Air France-KLM's maintenance division has won an engine MRO contract from SunExpress, the leisure joint venture between Lufthansa and Turkish Airlines.

Air France Industries KLM Engineering & Maintenance's overhaul shop in Amsterdam will service General Electric CF6-80E1 engines that power SunExpress Germany's Airbus A330s, AFI KLM E&M says.

It adds that the Frankfurt-based carrier has signed a long-term, hour-based agreement for the engines' support.

SunExpress mainly operates a Boeing 737-800 fleet. But its German branch introduced A330-200s in 2015 in order to be wet-leased to Lufthansa budget subsidiary Eurowings for that carrier's newly launched long-haul operation.

Flightglobal's Fleets Analyzer database shows that SunExpress Germany has four A330s, with plans to add another two later this year and a seventh in 2017 as part of Eurowings' initial long-haul development phase.

GECAS owns three of the in-service aircraft and manages the lease for the fourth.

Turkish Technic services the CF6-80E1 engines of its parent's A330 fleet, but Lufthansa Technik does not list that variant among the engines it supports. The German carrier's A330s are powered by Trent 700s.

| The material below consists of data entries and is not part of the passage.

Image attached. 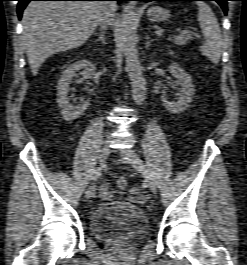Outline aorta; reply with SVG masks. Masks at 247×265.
I'll return each mask as SVG.
<instances>
[{
  "label": "aorta",
  "instance_id": "762f6f07",
  "mask_svg": "<svg viewBox=\"0 0 247 265\" xmlns=\"http://www.w3.org/2000/svg\"><path fill=\"white\" fill-rule=\"evenodd\" d=\"M134 8V2L124 7L120 22V36L126 70L132 87V97L136 104L141 105L146 98V81L142 74L138 51L135 46Z\"/></svg>",
  "mask_w": 247,
  "mask_h": 265
}]
</instances>
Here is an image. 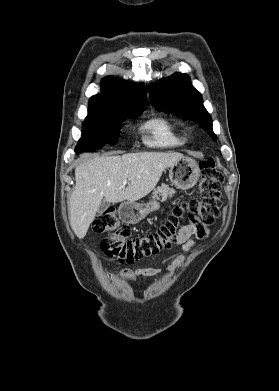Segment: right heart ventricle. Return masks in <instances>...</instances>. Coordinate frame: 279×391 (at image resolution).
Masks as SVG:
<instances>
[{"instance_id":"right-heart-ventricle-1","label":"right heart ventricle","mask_w":279,"mask_h":391,"mask_svg":"<svg viewBox=\"0 0 279 391\" xmlns=\"http://www.w3.org/2000/svg\"><path fill=\"white\" fill-rule=\"evenodd\" d=\"M143 129L148 134L145 141L150 146L171 148L184 143L178 127L166 118H153L144 124Z\"/></svg>"}]
</instances>
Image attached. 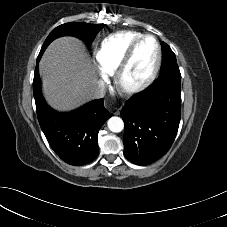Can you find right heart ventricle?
<instances>
[{"instance_id":"e07e8e85","label":"right heart ventricle","mask_w":227,"mask_h":227,"mask_svg":"<svg viewBox=\"0 0 227 227\" xmlns=\"http://www.w3.org/2000/svg\"><path fill=\"white\" fill-rule=\"evenodd\" d=\"M142 35L134 30H123L105 37L96 51V59L108 74L115 73L132 42Z\"/></svg>"}]
</instances>
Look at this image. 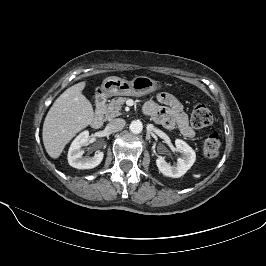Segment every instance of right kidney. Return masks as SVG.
Segmentation results:
<instances>
[{
    "label": "right kidney",
    "instance_id": "ca27d5eb",
    "mask_svg": "<svg viewBox=\"0 0 266 266\" xmlns=\"http://www.w3.org/2000/svg\"><path fill=\"white\" fill-rule=\"evenodd\" d=\"M89 132H81L72 142L68 151V163L77 169H92L98 166L103 160L104 154L99 151L93 157H82L83 146L88 144Z\"/></svg>",
    "mask_w": 266,
    "mask_h": 266
}]
</instances>
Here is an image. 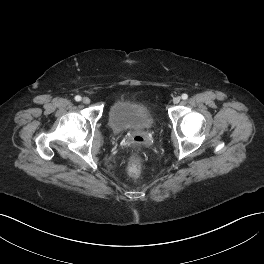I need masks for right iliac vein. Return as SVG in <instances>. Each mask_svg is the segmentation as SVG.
<instances>
[{"instance_id":"right-iliac-vein-1","label":"right iliac vein","mask_w":264,"mask_h":264,"mask_svg":"<svg viewBox=\"0 0 264 264\" xmlns=\"http://www.w3.org/2000/svg\"><path fill=\"white\" fill-rule=\"evenodd\" d=\"M82 102H83L84 104H89V103H90V99H89L88 97H83V98H82Z\"/></svg>"}]
</instances>
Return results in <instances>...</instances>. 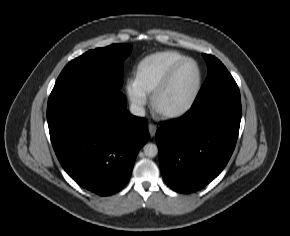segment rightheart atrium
<instances>
[{"mask_svg":"<svg viewBox=\"0 0 290 236\" xmlns=\"http://www.w3.org/2000/svg\"><path fill=\"white\" fill-rule=\"evenodd\" d=\"M126 94L133 108L142 112L147 104V93L131 80L126 84Z\"/></svg>","mask_w":290,"mask_h":236,"instance_id":"d8ad5b80","label":"right heart atrium"}]
</instances>
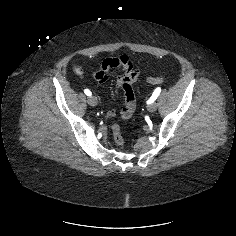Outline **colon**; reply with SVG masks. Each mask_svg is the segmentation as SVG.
I'll return each instance as SVG.
<instances>
[{"mask_svg":"<svg viewBox=\"0 0 236 236\" xmlns=\"http://www.w3.org/2000/svg\"><path fill=\"white\" fill-rule=\"evenodd\" d=\"M163 80H164V77L157 76V77L148 78L147 82L149 84L155 85V84L163 82ZM129 105L131 107L132 103H130ZM111 131H112V135H113V139H114L115 143L119 146H122L124 144V138L122 135L121 127L118 124H114L111 127Z\"/></svg>","mask_w":236,"mask_h":236,"instance_id":"colon-1","label":"colon"}]
</instances>
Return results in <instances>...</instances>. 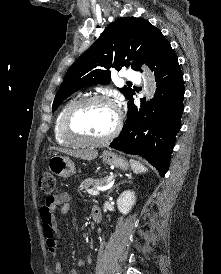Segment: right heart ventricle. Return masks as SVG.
I'll return each instance as SVG.
<instances>
[{
    "instance_id": "e07e8e85",
    "label": "right heart ventricle",
    "mask_w": 221,
    "mask_h": 274,
    "mask_svg": "<svg viewBox=\"0 0 221 274\" xmlns=\"http://www.w3.org/2000/svg\"><path fill=\"white\" fill-rule=\"evenodd\" d=\"M73 101H69L67 102L57 113V116L55 118V122H54V127H53V134H54V138L56 140V142L60 145H64V146H69L74 144L73 142H71L70 140H68L61 131V120H62V116L65 112V110L67 109V107L72 103Z\"/></svg>"
}]
</instances>
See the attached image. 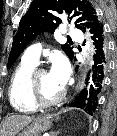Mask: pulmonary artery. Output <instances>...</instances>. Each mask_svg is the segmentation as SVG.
I'll use <instances>...</instances> for the list:
<instances>
[{"label": "pulmonary artery", "instance_id": "e3ab8cb5", "mask_svg": "<svg viewBox=\"0 0 117 136\" xmlns=\"http://www.w3.org/2000/svg\"><path fill=\"white\" fill-rule=\"evenodd\" d=\"M66 35L78 41L81 40L82 38L81 33L73 28H70L67 31ZM40 54H41V45L39 44L33 45L25 51V53L23 54V60L37 64L39 61Z\"/></svg>", "mask_w": 117, "mask_h": 136}]
</instances>
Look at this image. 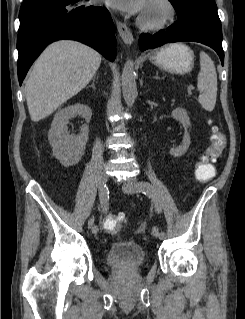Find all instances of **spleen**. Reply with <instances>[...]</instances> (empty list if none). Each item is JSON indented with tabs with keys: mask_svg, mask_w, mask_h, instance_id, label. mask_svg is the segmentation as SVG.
Listing matches in <instances>:
<instances>
[{
	"mask_svg": "<svg viewBox=\"0 0 245 319\" xmlns=\"http://www.w3.org/2000/svg\"><path fill=\"white\" fill-rule=\"evenodd\" d=\"M197 80V88L201 92L198 101L206 111H212L217 97V73L212 59L203 51L200 52V72Z\"/></svg>",
	"mask_w": 245,
	"mask_h": 319,
	"instance_id": "spleen-1",
	"label": "spleen"
}]
</instances>
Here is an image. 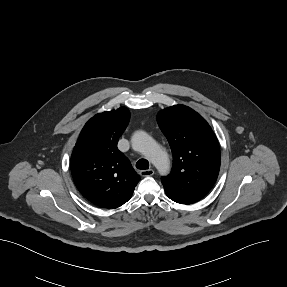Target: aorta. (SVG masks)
<instances>
[{"label": "aorta", "instance_id": "obj_1", "mask_svg": "<svg viewBox=\"0 0 287 287\" xmlns=\"http://www.w3.org/2000/svg\"><path fill=\"white\" fill-rule=\"evenodd\" d=\"M132 147L141 152L158 170L166 175L170 170L167 152L146 132L137 131L131 139Z\"/></svg>", "mask_w": 287, "mask_h": 287}]
</instances>
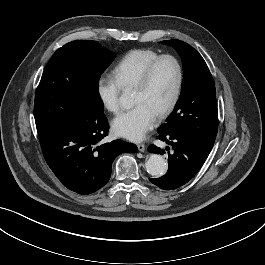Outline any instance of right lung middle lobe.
Wrapping results in <instances>:
<instances>
[{
	"instance_id": "obj_1",
	"label": "right lung middle lobe",
	"mask_w": 265,
	"mask_h": 265,
	"mask_svg": "<svg viewBox=\"0 0 265 265\" xmlns=\"http://www.w3.org/2000/svg\"><path fill=\"white\" fill-rule=\"evenodd\" d=\"M115 54L97 41L78 40L59 48L47 64L34 104L39 137L84 114H103L98 93L101 74Z\"/></svg>"
}]
</instances>
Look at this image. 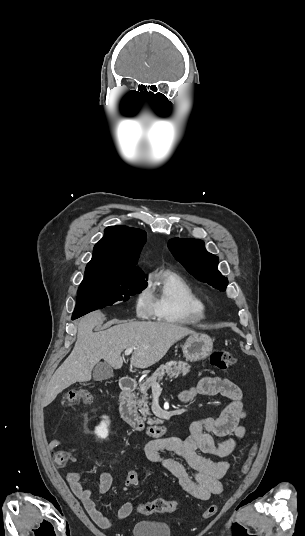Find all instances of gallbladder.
<instances>
[{
	"instance_id": "1",
	"label": "gallbladder",
	"mask_w": 305,
	"mask_h": 536,
	"mask_svg": "<svg viewBox=\"0 0 305 536\" xmlns=\"http://www.w3.org/2000/svg\"><path fill=\"white\" fill-rule=\"evenodd\" d=\"M112 376L113 370L109 364H106V362H99V364H96L93 370V378L96 380V382L108 380V378H112Z\"/></svg>"
}]
</instances>
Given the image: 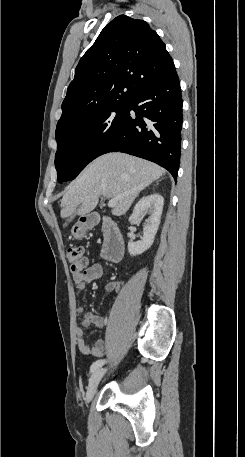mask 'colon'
Wrapping results in <instances>:
<instances>
[{
    "mask_svg": "<svg viewBox=\"0 0 245 457\" xmlns=\"http://www.w3.org/2000/svg\"><path fill=\"white\" fill-rule=\"evenodd\" d=\"M67 255L73 270L82 271L85 268L87 260L84 255V249L82 247H70L68 249Z\"/></svg>",
    "mask_w": 245,
    "mask_h": 457,
    "instance_id": "colon-1",
    "label": "colon"
}]
</instances>
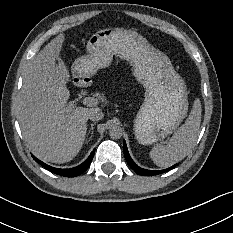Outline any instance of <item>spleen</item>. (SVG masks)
I'll use <instances>...</instances> for the list:
<instances>
[{"label": "spleen", "instance_id": "spleen-1", "mask_svg": "<svg viewBox=\"0 0 233 233\" xmlns=\"http://www.w3.org/2000/svg\"><path fill=\"white\" fill-rule=\"evenodd\" d=\"M201 101L195 98L186 121L175 131L167 145L159 144L151 151V156L160 167L176 164L188 155L195 146L200 132Z\"/></svg>", "mask_w": 233, "mask_h": 233}]
</instances>
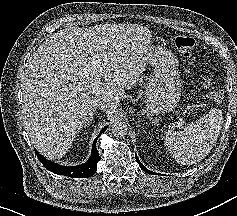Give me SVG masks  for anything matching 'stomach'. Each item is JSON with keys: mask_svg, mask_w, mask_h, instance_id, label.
Instances as JSON below:
<instances>
[{"mask_svg": "<svg viewBox=\"0 0 237 216\" xmlns=\"http://www.w3.org/2000/svg\"><path fill=\"white\" fill-rule=\"evenodd\" d=\"M155 62L156 76L146 90V108L142 110L147 115L173 111L181 95L179 74L170 53L159 48Z\"/></svg>", "mask_w": 237, "mask_h": 216, "instance_id": "1", "label": "stomach"}]
</instances>
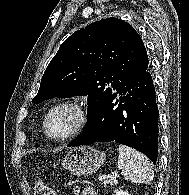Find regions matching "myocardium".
Instances as JSON below:
<instances>
[{
  "label": "myocardium",
  "instance_id": "myocardium-1",
  "mask_svg": "<svg viewBox=\"0 0 189 195\" xmlns=\"http://www.w3.org/2000/svg\"><path fill=\"white\" fill-rule=\"evenodd\" d=\"M67 106L72 107L73 109H75L77 111V113L79 115L78 122H77L76 126L68 134H66L62 137H54L49 133L48 120H49L50 116L57 109L62 108V107H67ZM88 121H89V112L84 104L80 103L77 100H63L61 102H58L54 106H52L49 109V111L46 113L44 120H43V131H44L46 137L48 139H50L51 141L64 142V141H67V140L73 138L77 134H79L85 128Z\"/></svg>",
  "mask_w": 189,
  "mask_h": 195
}]
</instances>
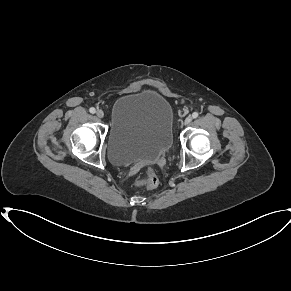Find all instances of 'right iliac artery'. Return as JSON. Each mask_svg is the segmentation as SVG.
<instances>
[{
    "mask_svg": "<svg viewBox=\"0 0 291 291\" xmlns=\"http://www.w3.org/2000/svg\"><path fill=\"white\" fill-rule=\"evenodd\" d=\"M89 111H90V113L94 114V113L96 112V109H95L94 107H91V108L89 109Z\"/></svg>",
    "mask_w": 291,
    "mask_h": 291,
    "instance_id": "obj_1",
    "label": "right iliac artery"
}]
</instances>
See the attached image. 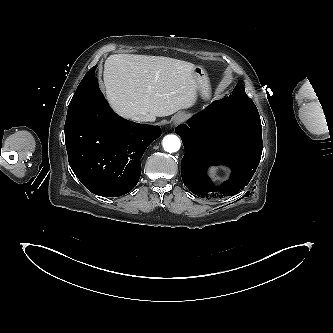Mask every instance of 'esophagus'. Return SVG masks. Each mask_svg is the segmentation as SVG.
I'll return each mask as SVG.
<instances>
[{
  "label": "esophagus",
  "mask_w": 333,
  "mask_h": 333,
  "mask_svg": "<svg viewBox=\"0 0 333 333\" xmlns=\"http://www.w3.org/2000/svg\"><path fill=\"white\" fill-rule=\"evenodd\" d=\"M184 120H185V115L184 114H178L174 118L173 125L177 126V125L181 124Z\"/></svg>",
  "instance_id": "esophagus-1"
}]
</instances>
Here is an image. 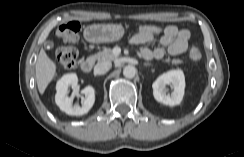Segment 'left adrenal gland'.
I'll return each mask as SVG.
<instances>
[{
	"mask_svg": "<svg viewBox=\"0 0 244 157\" xmlns=\"http://www.w3.org/2000/svg\"><path fill=\"white\" fill-rule=\"evenodd\" d=\"M143 66L147 67V66H151V63H144Z\"/></svg>",
	"mask_w": 244,
	"mask_h": 157,
	"instance_id": "obj_1",
	"label": "left adrenal gland"
}]
</instances>
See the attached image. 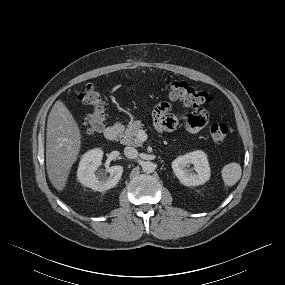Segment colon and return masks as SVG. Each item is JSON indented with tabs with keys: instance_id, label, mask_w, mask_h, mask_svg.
<instances>
[{
	"instance_id": "5ec220e1",
	"label": "colon",
	"mask_w": 285,
	"mask_h": 285,
	"mask_svg": "<svg viewBox=\"0 0 285 285\" xmlns=\"http://www.w3.org/2000/svg\"><path fill=\"white\" fill-rule=\"evenodd\" d=\"M166 89L172 100H178L185 105L199 107L211 102L210 95L190 86L182 81H168ZM78 100L92 108L91 113L86 115L81 126L87 133H96L103 130L107 119L104 101L99 91L91 84L87 85L78 95ZM230 127L228 124L218 122L210 127V136L214 143H222L229 135Z\"/></svg>"
}]
</instances>
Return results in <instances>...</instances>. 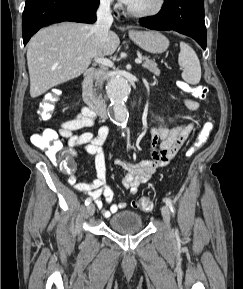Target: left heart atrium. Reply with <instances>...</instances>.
I'll use <instances>...</instances> for the list:
<instances>
[{"label":"left heart atrium","mask_w":243,"mask_h":289,"mask_svg":"<svg viewBox=\"0 0 243 289\" xmlns=\"http://www.w3.org/2000/svg\"><path fill=\"white\" fill-rule=\"evenodd\" d=\"M120 1L127 5H129L132 2V0H120Z\"/></svg>","instance_id":"obj_1"}]
</instances>
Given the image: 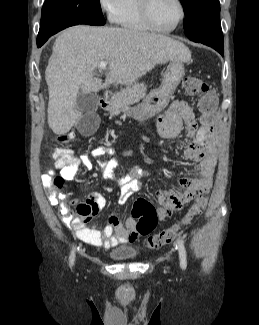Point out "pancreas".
Returning a JSON list of instances; mask_svg holds the SVG:
<instances>
[{
  "label": "pancreas",
  "mask_w": 259,
  "mask_h": 325,
  "mask_svg": "<svg viewBox=\"0 0 259 325\" xmlns=\"http://www.w3.org/2000/svg\"><path fill=\"white\" fill-rule=\"evenodd\" d=\"M147 86L145 83H134L121 89L111 98V104L116 107L129 106L140 101L146 95Z\"/></svg>",
  "instance_id": "1"
}]
</instances>
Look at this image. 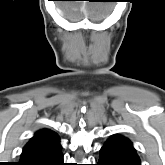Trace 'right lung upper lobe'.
I'll list each match as a JSON object with an SVG mask.
<instances>
[{"label": "right lung upper lobe", "instance_id": "cb5924a9", "mask_svg": "<svg viewBox=\"0 0 165 165\" xmlns=\"http://www.w3.org/2000/svg\"><path fill=\"white\" fill-rule=\"evenodd\" d=\"M56 133L51 131V130H48V129H43V130H40L38 131L34 136L33 138L28 142V144L24 147L23 149V152H22V156L29 152L31 150V145L34 144L35 142L43 139V138H46V137H49V136H52V135H55Z\"/></svg>", "mask_w": 165, "mask_h": 165}]
</instances>
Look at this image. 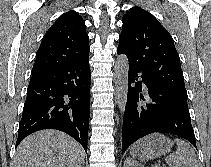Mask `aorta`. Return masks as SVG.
Returning <instances> with one entry per match:
<instances>
[{
  "label": "aorta",
  "mask_w": 211,
  "mask_h": 167,
  "mask_svg": "<svg viewBox=\"0 0 211 167\" xmlns=\"http://www.w3.org/2000/svg\"><path fill=\"white\" fill-rule=\"evenodd\" d=\"M129 62L125 54L117 57L114 66L115 91L120 113L123 115L127 103Z\"/></svg>",
  "instance_id": "aorta-1"
}]
</instances>
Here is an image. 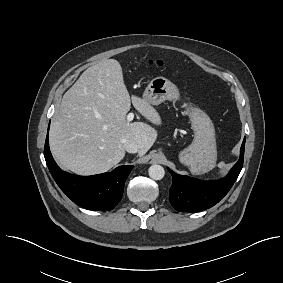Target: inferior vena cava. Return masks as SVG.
<instances>
[{
	"instance_id": "inferior-vena-cava-1",
	"label": "inferior vena cava",
	"mask_w": 283,
	"mask_h": 283,
	"mask_svg": "<svg viewBox=\"0 0 283 283\" xmlns=\"http://www.w3.org/2000/svg\"><path fill=\"white\" fill-rule=\"evenodd\" d=\"M123 147L129 153H137L139 151L138 144L130 139H125L123 141Z\"/></svg>"
}]
</instances>
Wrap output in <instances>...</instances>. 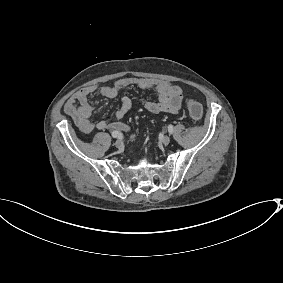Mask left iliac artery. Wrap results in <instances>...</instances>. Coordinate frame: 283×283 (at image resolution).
<instances>
[{"label":"left iliac artery","mask_w":283,"mask_h":283,"mask_svg":"<svg viewBox=\"0 0 283 283\" xmlns=\"http://www.w3.org/2000/svg\"><path fill=\"white\" fill-rule=\"evenodd\" d=\"M168 131H169L170 134L173 133V126H172V125H169V126H168Z\"/></svg>","instance_id":"left-iliac-artery-1"}]
</instances>
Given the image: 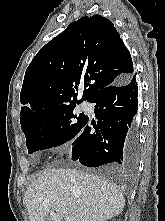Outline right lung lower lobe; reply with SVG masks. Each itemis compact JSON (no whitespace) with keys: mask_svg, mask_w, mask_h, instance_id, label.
<instances>
[{"mask_svg":"<svg viewBox=\"0 0 165 221\" xmlns=\"http://www.w3.org/2000/svg\"><path fill=\"white\" fill-rule=\"evenodd\" d=\"M89 102L96 103L97 126L91 132L89 118L72 143V160L89 167L116 164L132 170L139 154L138 83L134 74L126 81L97 91Z\"/></svg>","mask_w":165,"mask_h":221,"instance_id":"obj_1","label":"right lung lower lobe"}]
</instances>
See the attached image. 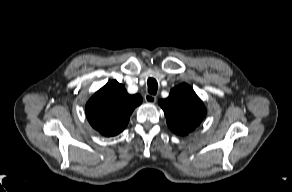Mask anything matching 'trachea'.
Masks as SVG:
<instances>
[{
    "instance_id": "1",
    "label": "trachea",
    "mask_w": 292,
    "mask_h": 192,
    "mask_svg": "<svg viewBox=\"0 0 292 192\" xmlns=\"http://www.w3.org/2000/svg\"><path fill=\"white\" fill-rule=\"evenodd\" d=\"M147 84H148V92L152 95H155L157 93V90H158V83H157L156 79L149 78L147 81Z\"/></svg>"
}]
</instances>
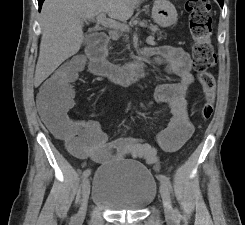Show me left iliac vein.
I'll return each instance as SVG.
<instances>
[{
  "label": "left iliac vein",
  "mask_w": 245,
  "mask_h": 225,
  "mask_svg": "<svg viewBox=\"0 0 245 225\" xmlns=\"http://www.w3.org/2000/svg\"><path fill=\"white\" fill-rule=\"evenodd\" d=\"M160 193L164 205V212H165L166 219L168 221H172L174 219V212L171 204V198H170L168 187L164 183L160 184Z\"/></svg>",
  "instance_id": "obj_1"
}]
</instances>
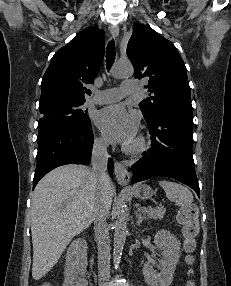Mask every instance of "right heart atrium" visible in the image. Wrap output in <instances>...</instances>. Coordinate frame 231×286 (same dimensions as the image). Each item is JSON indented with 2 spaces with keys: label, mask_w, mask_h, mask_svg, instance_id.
Instances as JSON below:
<instances>
[{
  "label": "right heart atrium",
  "mask_w": 231,
  "mask_h": 286,
  "mask_svg": "<svg viewBox=\"0 0 231 286\" xmlns=\"http://www.w3.org/2000/svg\"><path fill=\"white\" fill-rule=\"evenodd\" d=\"M95 146L99 149H104L106 147V141L103 137H97L95 139Z\"/></svg>",
  "instance_id": "obj_1"
}]
</instances>
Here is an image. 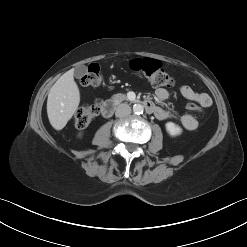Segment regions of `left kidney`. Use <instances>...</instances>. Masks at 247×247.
Returning <instances> with one entry per match:
<instances>
[{
  "instance_id": "1",
  "label": "left kidney",
  "mask_w": 247,
  "mask_h": 247,
  "mask_svg": "<svg viewBox=\"0 0 247 247\" xmlns=\"http://www.w3.org/2000/svg\"><path fill=\"white\" fill-rule=\"evenodd\" d=\"M165 127H166V131L172 137L178 136L182 133V128L173 122H167L165 124Z\"/></svg>"
}]
</instances>
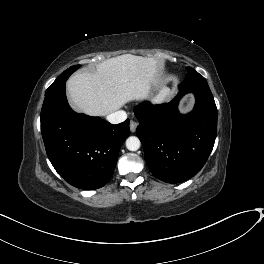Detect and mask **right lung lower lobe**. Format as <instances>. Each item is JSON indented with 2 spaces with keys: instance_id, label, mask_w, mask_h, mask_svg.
<instances>
[{
  "instance_id": "obj_1",
  "label": "right lung lower lobe",
  "mask_w": 264,
  "mask_h": 264,
  "mask_svg": "<svg viewBox=\"0 0 264 264\" xmlns=\"http://www.w3.org/2000/svg\"><path fill=\"white\" fill-rule=\"evenodd\" d=\"M41 133L55 170L74 187L93 190L113 176L119 149L128 138L129 120L112 125L71 110L65 83L45 94Z\"/></svg>"
}]
</instances>
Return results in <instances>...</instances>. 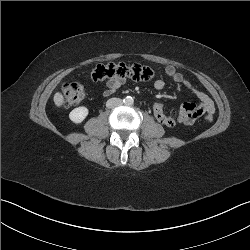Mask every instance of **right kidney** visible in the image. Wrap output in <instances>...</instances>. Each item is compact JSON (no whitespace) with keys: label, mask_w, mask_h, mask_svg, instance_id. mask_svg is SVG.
Returning <instances> with one entry per match:
<instances>
[{"label":"right kidney","mask_w":250,"mask_h":250,"mask_svg":"<svg viewBox=\"0 0 250 250\" xmlns=\"http://www.w3.org/2000/svg\"><path fill=\"white\" fill-rule=\"evenodd\" d=\"M88 113L89 111L86 107H78L70 112L69 118L72 122L78 124L81 123L87 117Z\"/></svg>","instance_id":"right-kidney-1"}]
</instances>
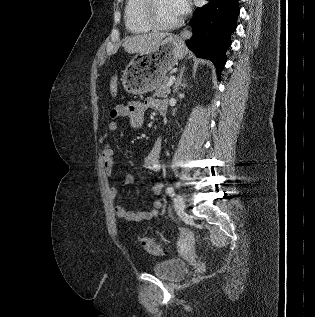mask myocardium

AFI KLM E&M says that a combination of "competitive contract pricing… and operational experience" – as a result of Air France and KLM having CF6-powered A330s – were primary reasons for SunExpress to select the Franco-Dutch MRO group.

"We will do our utmost to demonstrate to this dynamic, young airline that we are worthy of their trust," says the MRO's vice-president sales Europe and key accounts Romain Helmer.

The deal is the first engine MRO co-operation between the two sides.